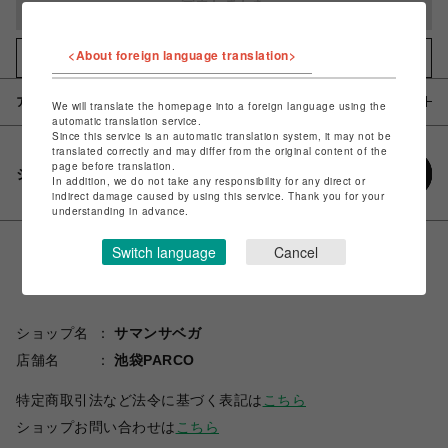
完売しました
<About foreign language translation>
お気に入りアイテムに追加
アイテム説明 / 素材
We will translate the homepage into a foreign language using the
automatic translation service.
Since this service is an automatic translation system, it may not be
translated correctly and may differ from the original content of the
page before translation.
シェアする
In addition, we do not take any responsibility for any direct or
indirect damage caused by using this service. Thank you for your
understanding in advance.
Switch language
Cancel
ショップ名
サマンサベガ
店舗名
池袋PARCO
特定商取引法など法令に基づく表記は
こちら
ショップお問い合わせは
こちら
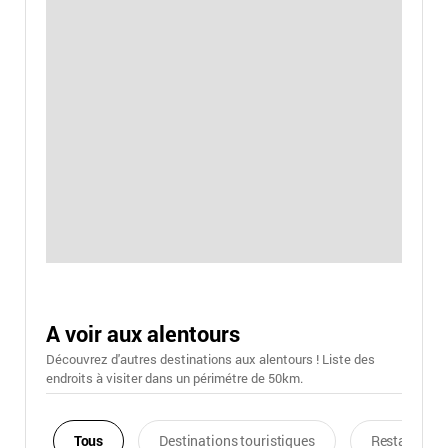
A voir aux alentours
Découvrez d'autres destinations aux alentours ! Liste des
endroits à visiter dans un périmétre de 50km.
Tous
Destinations touristiques
Restaurants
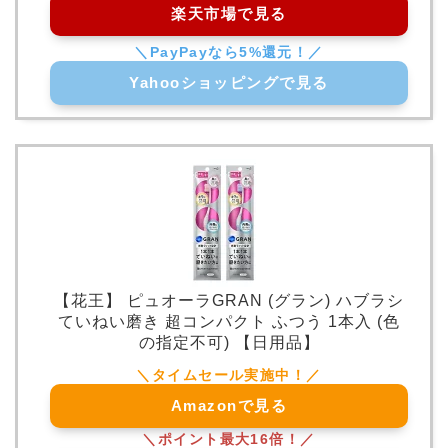
楽天市場で見る
Yahooショッピングで見る
【花王】 ピュオーラGRAN (グラン) ハブラシ
ていねい磨き 超コンパクト ふつう 1本入 (色
の指定不可) 【日用品】
Amazonで見る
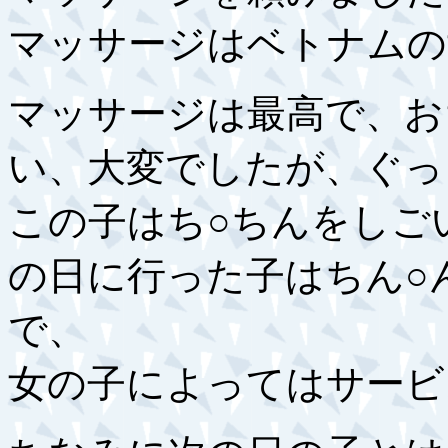
マッサージはベトナムの
マッサージは最高で、お
い、大変でしたが、ぐっ
この子はち○ちんをしご
の日に行った子はちん○
で、
女の子によってはサービ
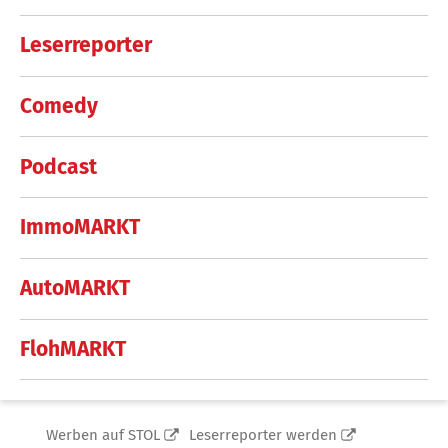
Leserreporter
Comedy
Podcast
ImmoMARKT
AutoMARKT
FlohMARKT
Werben auf STOL
Leserreporter werden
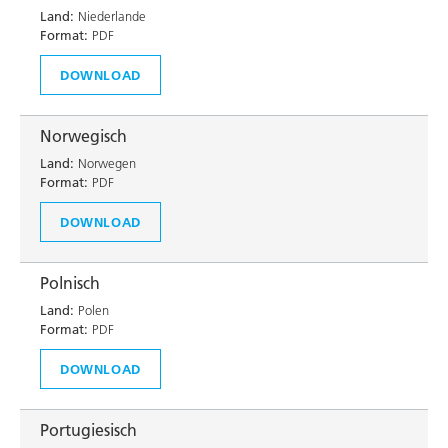
Land:
Niederlande
Format:
PDF
DOWNLOAD
Norwegisch
Land:
Norwegen
Format:
PDF
DOWNLOAD
Polnisch
Land:
Polen
Format:
PDF
DOWNLOAD
Portugiesisch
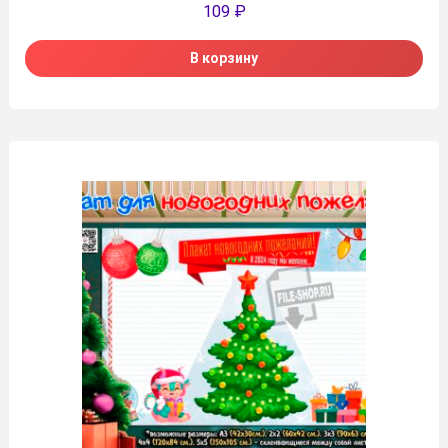
109
₽
В корзину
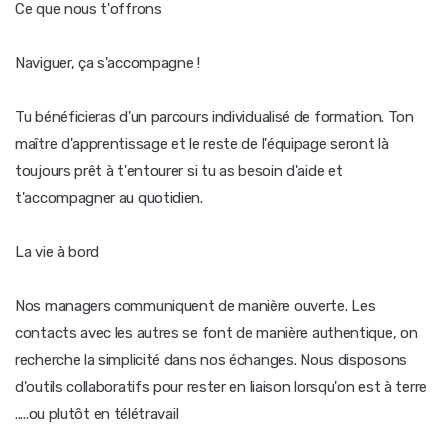
Ce que nous t'offrons
Naviguer, ça s'accompagne !
Tu bénéficieras d'un parcours individualisé de formation. Ton
maître d'apprentissage et le reste de l'équipage seront là
toujours prêt à t'entourer si tu as besoin d'aide et
t'accompagner au quotidien.
La vie à bord
Nos managers communiquent de manière ouverte. Les
contacts avec les autres se font de manière authentique, on
recherche la simplicité dans nos échanges. Nous disposons
d'outils collaboratifs pour rester en liaison lorsqu'on est à terre
.....ou plutôt en télétravail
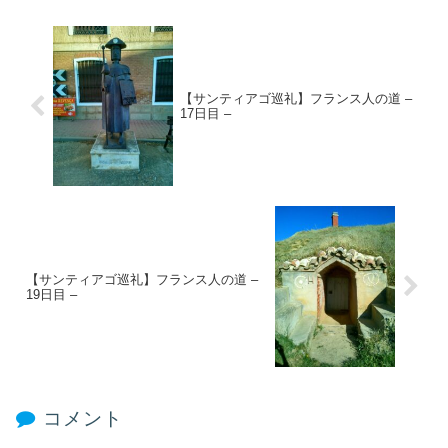
【サンティアゴ巡礼】フランス人の道 –
17日目 –
【サンティアゴ巡礼】フランス人の道 –
19日目 –
コメント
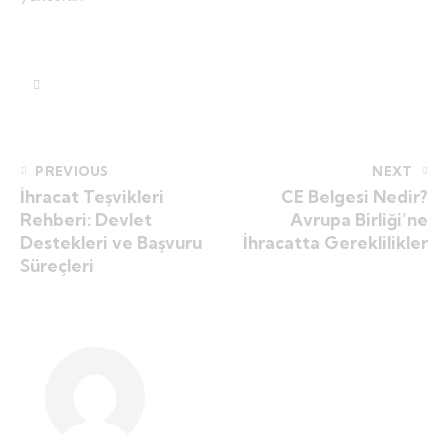
PREVIOUS
NEXT
İhracat Teşvikleri
CE Belgesi Nedir?
Rehberi: Devlet
Avrupa Birliği’ne
Destekleri ve Başvuru
İhracatta Gereklilikler
Süreçleri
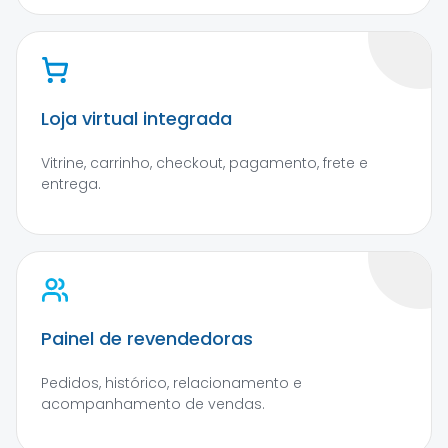
Loja virtual integrada
Vitrine, carrinho, checkout, pagamento, frete e
entrega.
Painel de revendedoras
Pedidos, histórico, relacionamento e
acompanhamento de vendas.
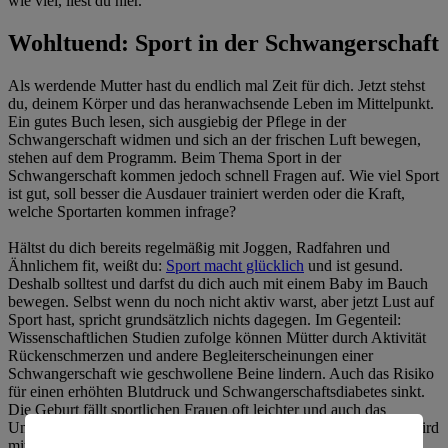
wie viel, liest du hier.
Wohltuend: Sport in der Schwangerschaft
Als werdende Mutter hast du endlich mal Zeit für dich. Jetzt stehst
du, deinem Körper und das heranwachsende Leben im Mittelpunkt.
Ein gutes Buch lesen, sich ausgiebig der Pflege in der
Schwangerschaft widmen und sich an der frischen Luft bewegen,
stehen auf dem Programm. Beim Thema Sport in der
Schwangerschaft kommen jedoch schnell Fragen auf. Wie viel Sport
ist gut, soll besser die Ausdauer trainiert werden oder die Kraft,
welche Sportarten kommen infrage?
Hältst du dich bereits regelmäßig mit Joggen, Radfahren und
Ähnlichem fit, weißt du:
Sport macht glücklich
und ist gesund.
Deshalb solltest und darfst du dich auch mit einem Baby im Bauch
bewegen. Selbst wenn du noch nicht aktiv warst, aber jetzt Lust auf
Sport hast, spricht grundsätzlich nichts dagegen. Im Gegenteil:
Wissenschaftlichen Studien zufolge können Mütter durch Aktivität
Rückenschmerzen und andere Begleiterscheinungen einer
Schwangerschaft wie geschwollene Beine lindern. Auch das Risiko
für einen erhöhten Blutdruck und Schwangerschaftsdiabetes sinkt.
Die Geburt fällt sportlichen Frauen oft leichter und auch das
Ungeborene profitiert von der Bewegung: Das Herz des Babys wird
mittrainiert und die Kleinen neigen später oft seltener zu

• • • •

- WORK TO BE COMPLETED
Beginning at the line with "Vitrine, carrinho, checkout, pagamento, frete", reproduce each line exactly through the last line of the records above, with pictures left out.

- YOUR RESPONSE
Vitrine, carrinho, checkout, pagamento, frete e
entrega.
Painel de revendedoras
Pedidos, histórico, relacionamento e
acompanhamento de vendas.
wie viel, liest du hier.
Wohltuend: Sport in der Schwangerschaft
Als werdende Mutter hast du endlich mal Zeit für dich. Jetzt stehst
du, deinem Körper und das heranwachsende Leben im Mittelpunkt.
Ein gutes Buch lesen, sich ausgiebig der Pflege in der
Schwangerschaft widmen und sich an der frischen Luft bewegen,
stehen auf dem Programm. Beim Thema Sport in der
Schwangerschaft kommen jedoch schnell Fragen auf. Wie viel Sport
ist gut, soll besser die Ausdauer trainiert werden oder die Kraft,
welche Sportarten kommen infrage?
Hältst du dich bereits regelmäßig mit Joggen, Radfahren und
Ähnlichem fit, weißt du:
Sport macht glücklich
und ist gesund.
Deshalb solltest und darfst du dich auch mit einem Baby im Bauch
bewegen. Selbst wenn du noch nicht aktiv warst, aber jetzt Lust auf
Sport hast, spricht grundsätzlich nichts dagegen. Im Gegenteil:
Wissenschaftlichen Studien zufolge können Mütter durch Aktivität
Rückenschmerzen und andere Begleiterscheinungen einer
Schwangerschaft wie geschwollene Beine lindern. Auch das Risiko
für einen erhöhten Blutdruck und Schwangerschaftsdiabetes sinkt.
Die Geburt fällt sportlichen Frauen oft leichter und auch das
Ungeborene profitiert von der Bewegung: Das Herz des Babys wird
mittrainiert und die Kleinen neigen später oft seltener zu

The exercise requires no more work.